2) Foursquare's tips are pretty useful. Yes, there's a lot of blather, but when I checked in at the White Plains, N.Y. train station on Friday and saw all the tips urging people to avoid the men's room, I don't care if I have the Seinfeldian syndrome known as uromysitisis -- I'm finding a different place to go. Whrrl is even more focused on recommendations, and FoodSpotting has directed me to some delectable dishes. Facebook will need great content.

3) I don't always want to widely broadcast my location. Foursquare reported that 20% of its check-ins are shared on Facebook, which is significant, but I'd take a hard look at the other 80%. For example, one day I was browsing Atlantic City's outlet stores and earned Foursquare's Overshare badge for checking in at least 10 times within 12 hours. That's okay on Foursquare, because my friends there either do the same or don't mind others' check-in binges. If I posted all of those to Facebook, my friends would hide my updates so fast that I'd have to start poking myself.
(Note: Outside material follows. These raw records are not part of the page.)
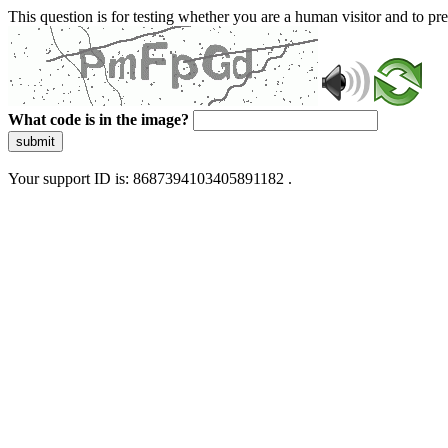
This question is for testing whether you are a human visitor and to 
What code is in the image?
submit
Your support ID is: 8687394103405891182 .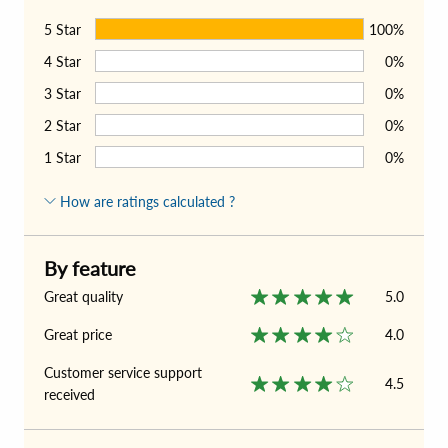
5
Star
100%
4
Star
0%
3
Star
0%
2
Star
0%
1
Star
0%
How are ratings calculated ?
By feature
Great quality
5.0
Great price
4.0
Customer service support
4.5
received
To Facebook's credit, there are various privacy options built into Places, but I don't want to take the time to figure out who cares about my daily whereabouts and who doesn't. With the other location-based services, it's easy -- any friend there is one that cares enough to connect with me in that kind of environment.
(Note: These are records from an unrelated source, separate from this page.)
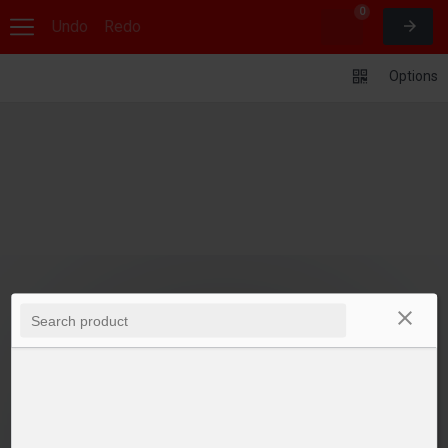
0
Undo
Redo
Options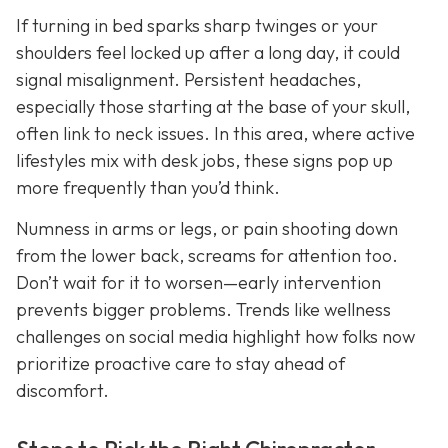
If turning in bed sparks sharp twinges or your
shoulders feel locked up after a long day, it could
signal misalignment. Persistent headaches,
especially those starting at the base of your skull,
often link to neck issues. In this area, where active
lifestyles mix with desk jobs, these signs pop up
more frequently than you’d think.
Numness in arms or legs, or pain shooting down
from the lower back, screams for attention too.
Don’t wait for it to worsen—early intervention
prevents bigger problems. Trends like wellness
challenges on social media highlight how folks now
prioritize proactive care to stay ahead of
discomfort.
4) A lot of people really don't want to share their location. On Friday, I checked into my parents' apartment in White Plains since the building already appeared in Facebook's listings. My parents were especially baffled when I tried tagging them. My mom said, "You just tell everybody everything you do and every step you take and everywhere you are?" My dad responded, "Yeah, whatever." As I noted at the time (on Facebook, of course), not all 500 million Facebook users will use Places. It's not just about my parents either; there's a massive swath of digitally savvy people who do not want to regularly broadcast where they are. For some, it's not just about the broadcasting or being tagged -- it's the whole idea of it. People do become more open over time, but there are real limits when it comes to location.

5) There is something fun about the other services. I know I'm a little too into this stuff, but I like being a duke or king on yelp. I've earned 35 badges on Foursquare and will keep earning more. I like the points I rack up on Whrrl for sharing recommendations. SCVNGR's entirely focused on gaming and offers fun ways to interact with locations. Facebook probably won't get much more fun on its own, and we'll see how much better it gets as apps start to incorporate Places.  

Facebook can get around many of these hurdles. In time, you can expect it to have among the most precise locations, and I wouldn't be surprised if by the end of the year I have 10 times as many friends using Places as I do all the other apps combined. For sheer utility alone, Facebook Places should wind up being the best way to meet friends and contacts in the real world. When that happens, it will become more serendipitous, and even meaningful. Facebook is in the best position by far to make those moments happen most often. I wouldn't trade moments like those for a thousand badges.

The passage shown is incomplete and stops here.